The chunk data field length is 24 or more bytes. Encoders must write exactly 24 bytes. Decoders must ignore any bytes after the first 24.
The first 16 bytes of the data field are an arbitrary signature UUID: hex [b9 fe 4f 3d 8f 32 45 6f aa 02 dc d7 9c ce 0e 24]. This represents the UUID b9fe4f3d-8f32-456f-aa02-dcd79cce0e24. If the first 16 bytes are not exactly this signature, the chunk does not conform to this specification.

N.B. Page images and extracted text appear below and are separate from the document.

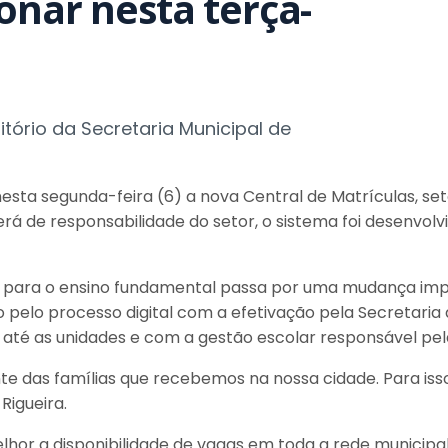
onar nesta terça-
tório da Secretaria Municipal de
esta segunda-feira (6) a nova Central de Matrículas, se
erá de responsabilidade do setor, o sistema foi desenvolv
as para o ensino fundamental passa por uma mudança impo
o pelo processo digital com a efetivação pela Secretaria
até as unidades e com a gestão escolar responsável pel
ante das famílias que recebemos na nossa cidade. Para i
 Rigueira.
lhor a disponibilidade de vagas em toda a rede municipal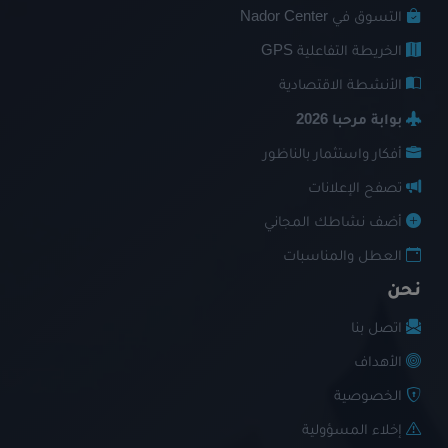
التسوق في Nador Center
الخريطة التفاعلية GPS
الأنشطة الاقتصادية
بوابة مرحبا 2026
أفكار واستثمار بالناظور
تصفح الإعلانات
أضف نشاطك المجاني
العطل والمناسبات
نحن
اتصل بنا
الأهداف
الخصوصية
إخلاء المسؤولية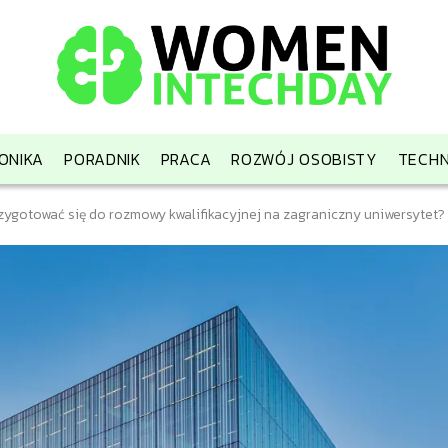
ONIKA
PORADNIK
PRACA
ROZWÓJ OSOBISTY
TECHN
zygotować się do rozmowy kwalifikacyjnej na zagraniczny uniwersytet?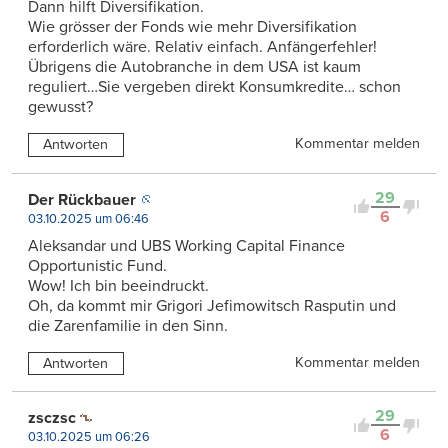
Dann hilft Diversifikation.
Wie grösser der Fonds wie mehr Diversifikation
erforderlich wäre. Relativ einfach. Anfängerfehler!
Übrigens die Autobranche in dem USA ist kaum
reguliert…Sie vergeben direkt Konsumkredite… schon
gewusst?
Kommentar melden
Antworten
29
Der Rückbauer
6
03.10.2025 um 06:46
Aleksandar und UBS Working Capital Finance
Opportunistic Fund.
Wow! Ich bin beeindruckt.
Oh, da kommt mir Grigori Jefimowitsch Rasputin und
die Zarenfamilie in den Sinn.
Kommentar melden
Antworten
29
zsczsc
6
03.10.2025 um 06:26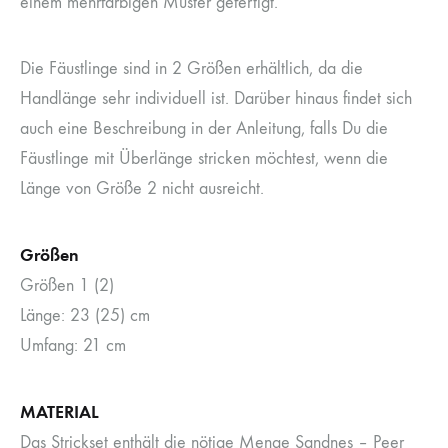
einem mehrfarbigen Muster gefertigt.
Die Fäustlinge sind in 2 Größen erhältlich, da die
Handlänge sehr individuell ist. Darüber hinaus findet sich
auch eine Beschreibung in der Anleitung, falls Du die
Fäustlinge mit Überlänge stricken möchtest, wenn die
Länge von Größe 2 nicht ausreicht.
Größen
Größen 1 (2)
Länge: 23 (25) cm
Umfang: 21 cm
MATERIAL
Das Strickset enthält die nötige Menge Sandnes – Peer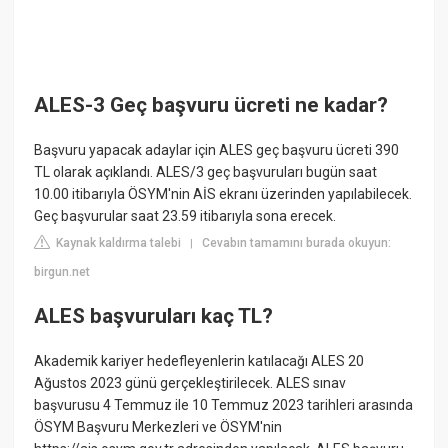
ALES-3 Geç başvuru ücreti ne kadar?
Başvuru yapacak adaylar için ALES geç başvuru ücreti 390
TL olarak açıklandı. ALES/3 geç başvuruları bugün saat
10.00 itibarıyla ÖSYM'nin AİS ekranı üzerinden yapılabilecek.
Geç başvurular saat 23.59 itibarıyla sona erecek.
Kaynak kaldırma talebi
Cevabın tamamını burada okuyun:
|
birgun.net
ALES başvuruları kaç TL?
Akademik kariyer hedefleyenlerin katılacağı ALES 20
Ağustos 2023 günü gerçekleştirilecek. ALES sınav
başvurusu 4 Temmuz ile 10 Temmuz 2023 tarihleri arasında
ÖSYM Başvuru Merkezleri ve ÖSYM'nin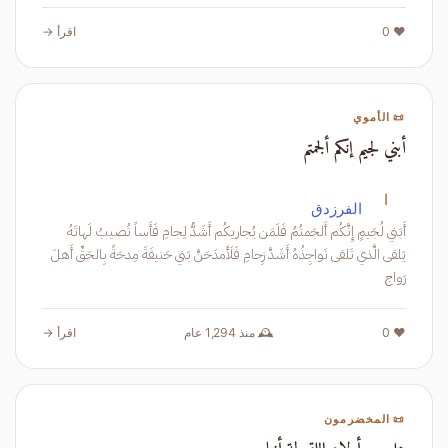
❤️ 0
اقرأ →
📜 الأموي
أبني لجيم إنكم ألجمتم
ا
الفرزدق
أَبَني لُجَيمٍ إِنَّكُم أَلجَمتُمُ فَلَمَن يُجاريكُم أَشَدُّ لِجامِ فَأَساً تُصيبُ لَهاتَهُ
يَلقى الَّذي تَلقى نَواجِذُهُ أَشَدَّ زِحامِ فَلَأَمدَحَنَّ بَني حَنيفَةَ مِدحَةً بِالحَقِّ أَهلَ
رَواج
❤️ 0
🕰️ منذ 1,294 عام
اقرأ →
📜 المخضرمون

At most one htSP chunk with this signature may appear in a PNG file. The chunk must appear before the IDAT chunks.
After the signature are two 4-byte fields: The X coordinate at offset 16, then the Y coordinate at offset 20. Each is stored as a "PNG four-byte signed integer" (big-endian, two's complement).
The X coordinate is the number of pixels the hotspot is to the right of the image's leftmost column of pixels. (If the hotspot is in the leftmost column, then its coordinate is 0). The Y coordinate is the number of pixels the hotspot is below the image's topmost row of pixels. It is legal for the hotspot to be beyond the bounds of the image.
The hotspot is conceptually an entire pixel (or virtual pixel), not a specific point in some coordinate system. If more precision is needed, assume the hotspot is the center of that pixel. This means that if a 16x16-pixel image with hotspot (0,0) were to be mirrored left-right, the new hotspot would be (15,0), not (16,0) as it would be if the hotspot were the upper-left corner of the pixel.
I've never heard of that format!
For the identities of the formats supported by Deark, see
By design, Deark does not look at any files that don't explicitly appear on the command line. In the future, there might be an option to change this behavior, and automatically try to find related files.
Bitmap fonts are converted to images. Someday, there might be an option to convert them to some portable font format, but that is difficult to do well.
How to build
Deark is written in C. On a Unix-like system, typing "make" from a shell prompt will (hopefully) be sufficient:
This will build an executable file named "deark". Deark has no dependencies, other than the standard C libraries.
It is possible to configure the build by setting certain environment variables. See the scripts at scripts/example-build-* for examples.
It is safe to build Deark using "parallel make", i.e. "make -j". This will speed up the build, in most cases.
If you want to install it in a convenient location, just copy the "deark" file. For example:
$ sudo cp deark /usr/local/bin/
or $ sudo make install
For Microsoft Windows, the project files in proj/vs2019 should work for sufficiently new versions of Microsoft Visual Studio. Alternatively, you can use Cygwin.
When doing a Windows (Win32 API) build, the Makefile is not intended to be used directly (without configuration). For MinGW and similar compilers, it is recommended to use a script, e.g. scripts/example-build-mingw.sh. There are changes planned that may make this easier, but it might never "just work" automatically.
The Deark source code is structured like a library, but it's not intended to be used as such. The error handling methods, and error messages, are not really suitable for use in a library.
A regression test suite does exist for Deark, but is not available publicly at this time.